The exhausted counts correspond to votes that ought to be informal, if strictly following the rules above, but were deemed to have expressed some valid preferences. The Electoral Act has since been amended to almost eliminate exhausted votes.

Section 268(1)(c) of the Commonwealth Electoral Act 1918 now has the effect of making the vote of any elector that does not preference every candidate on the ballot paper an informal vote as opposed to counting the vote until the voter's preference exhausts.

Two-party majorities, swings and pendulums[edit]
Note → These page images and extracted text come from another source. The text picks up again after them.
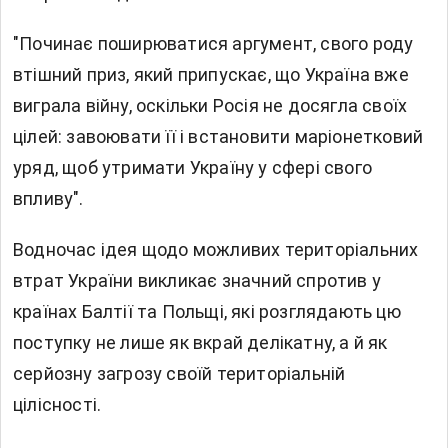
"Починає поширюватися аргумент, свого роду
втішний приз, який припускає, що Україна вже
виграла війну, оскільки Росія не досягла своїх
цілей: завоювати її і встановити маріонетковий
уряд, щоб утримати Україну у сфері свого
впливу".
Водночас ідея щодо можливих територіальних
втрат України викликає значний спротив у
країнах Балтії та Польщі, які розглядають цю
поступку не лише як вкрай делікатну, а й як
серйозну загрозу своїй територіальній
цілісності.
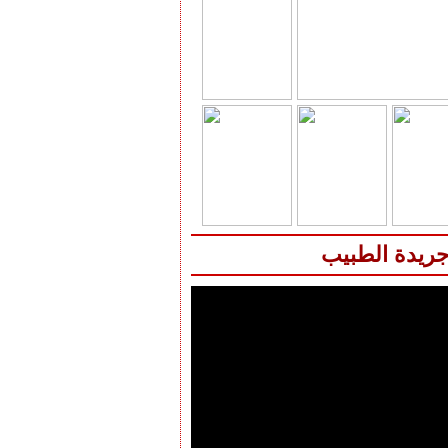
جريدة الطبيب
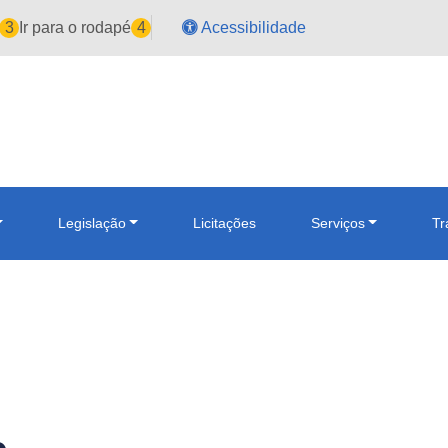
3
Ir para o rodapé
4
Acessibilidade
Legislação
Licitações
Serviços
Tr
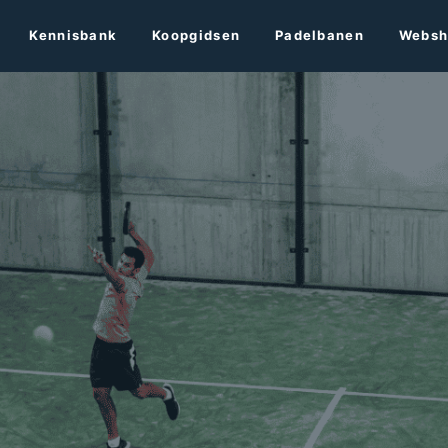
Kennisbank
Koopgidsen
Padelbanen
Websh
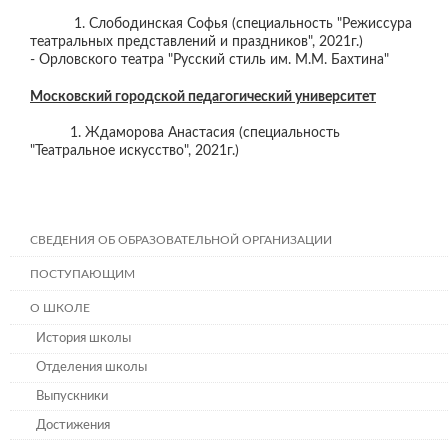
1. Слободинская Софья (специальность "Режиссура
театральных представлений и праздников", 2021г.)
- Орловского театра "Русский стиль им. М.М. Бахтина"
Московский городской педагогический университет
1. Ждаморова Анастасия (специальность
"Театральное искусство", 2021г.)
СВЕДЕНИЯ ОБ ОБРАЗОВАТЕЛЬНОЙ ОРГАНИЗАЦИИ
ПОСТУПАЮЩИМ
О ШКОЛЕ
История школы
Отделения школы
Выпускники
Достижения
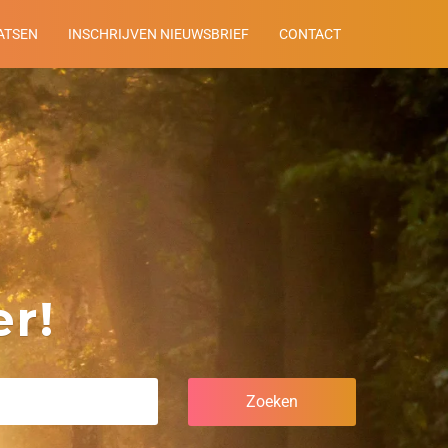
ATSEN
INSCHRIJVEN NIEUWSBRIEF
CONTACT
r!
Since 1984 the preferences of all candidates in House of Representatives seats have been distributed, even if this is not necessary to determine the winner of the seat. This is done to determine the percentage of the votes obtained by the winning candidate after the distribution of all preferences. This is called the two-party-preferred vote. For example, if (in the example given above), Smith finished with 58% of the vote after the distribution of Johnson's preferences, Smith's two-party vote would be 58% and the seat would be said to have a two-party majority of 8%. It would therefore need a two-party swing of 8 percentage points to be lost to the other side of politics at the next election.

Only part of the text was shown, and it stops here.